##### Available records
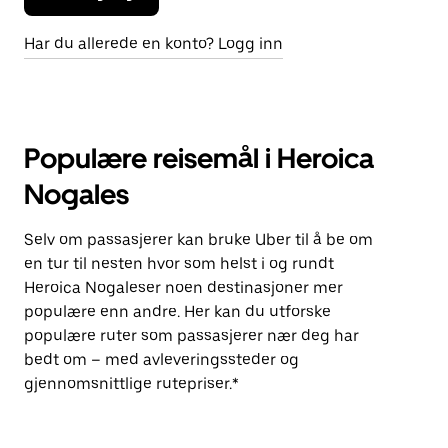
Har du allerede en konto? Logg inn
Populære reisemål i Heroica
Nogales
Selv om passasjerer kan bruke Uber til å be om
en tur til nesten hvor som helst i og rundt
Heroica Nogaleser noen destinasjoner mer
populære enn andre. Her kan du utforske
populære ruter som passasjerer nær deg har
bedt om – med avleveringssteder og
gjennomsnittlige rutepriser.*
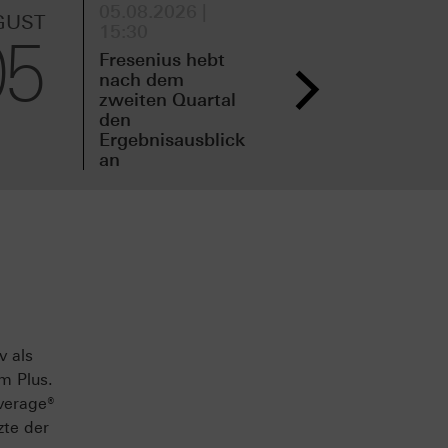
05.08.2026 |
05.
GUST
AUGUST
15:30
11:
05
05
Fresenius hebt
Spa
nach dem
Zah
zweiten Quartal
zwe
den
vor
Ergebnisausblick
an
v als
m Plus.
verage®
zte der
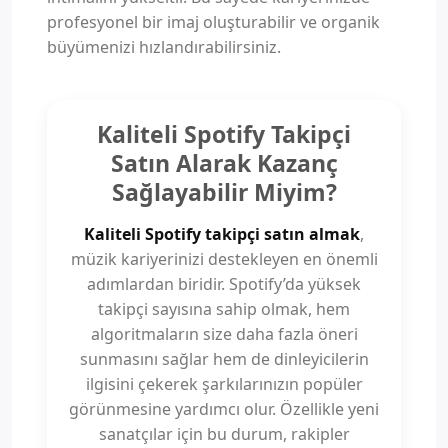
profesyonel bir imaj oluşturabilir ve organik
büyümenizi hızlandırabilirsiniz.
Kaliteli Spotify Takipçi
Satın Alarak Kazanç
Sağlayabilir Miyim?
Kaliteli Spotify takipçi satın almak
,
müzik kariyerinizi destekleyen en önemli
adımlardan biridir. Spotify’da yüksek
takipçi sayısına sahip olmak, hem
algoritmaların size daha fazla öneri
sunmasını sağlar hem de dinleyicilerin
ilgisini çekerek şarkılarınızın popüler
görünmesine yardımcı olur. Özellikle yeni
sanatçılar için bu durum, rakipler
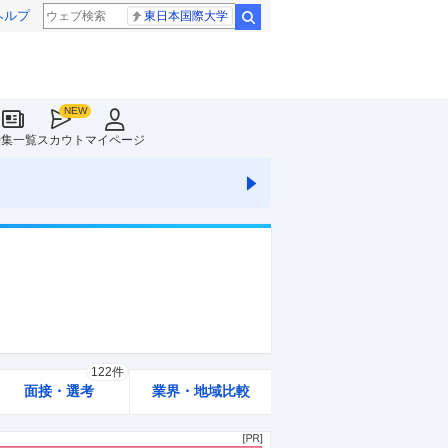
ヘルプ
東日本国際大学
検索
特集一覧
スカウト
マイページ
122件
面接・選考
業界・地域比較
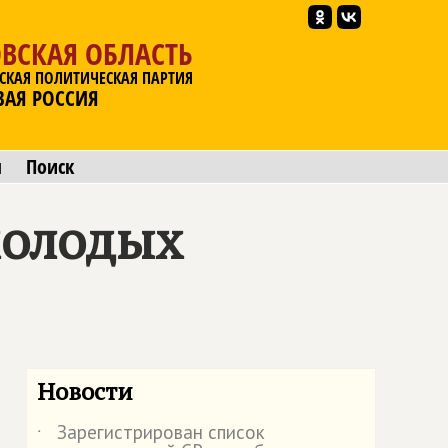
ВСКАЯ ОБЛАСТЬ
СКАЯ ПОЛИТИЧЕСКАЯ ПАРТИЯ
ВАЯ РОССИЯ
ы
Поиск
молодых
Новости
Зарегистрирован список
˙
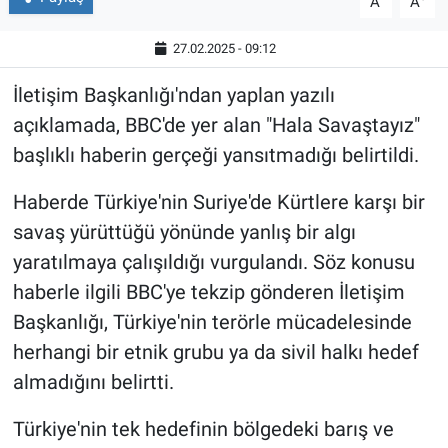
A
A
27.02.2025 - 09:12
İletişim Başkanlığı'ndan yaplan yazılı
açıklamada, BBC'de yer alan "Hala Savaştayız"
başlıklı haberin gerçeği yansıtmadığı belirtildi.
Haberde Türkiye'nin Suriye'de Kürtlere karşı bir
savaş yürüttüğü yönünde yanlış bir algı
yaratılmaya çalışıldığı vurgulandı. Söz konusu
haberle ilgili BBC'ye tekzip gönderen İletişim
Başkanlığı, Türkiye'nin terörle mücadelesinde
herhangi bir etnik grubu ya da sivil halkı hedef
almadığını belirtti.
Türkiye'nin tek hedefinin bölgedeki barış ve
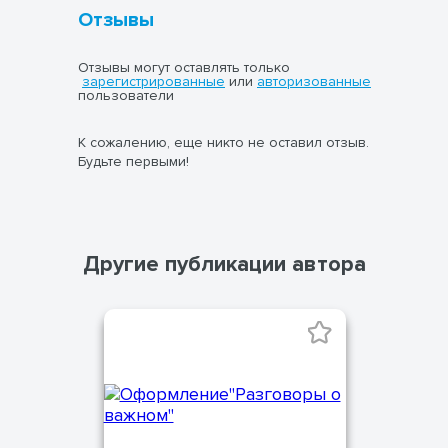
Отзывы
Отзывы могут оставлять только
зарегистрированные
или
авторизованные
пользователи
К сожалению, еще никто не оставил отзыв.
Будьте первыми!
Другие публикации автора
##########
Requirement -
In the records above, how many lines include "Spotify"? Give that number and nothing more.

Response to this task -
3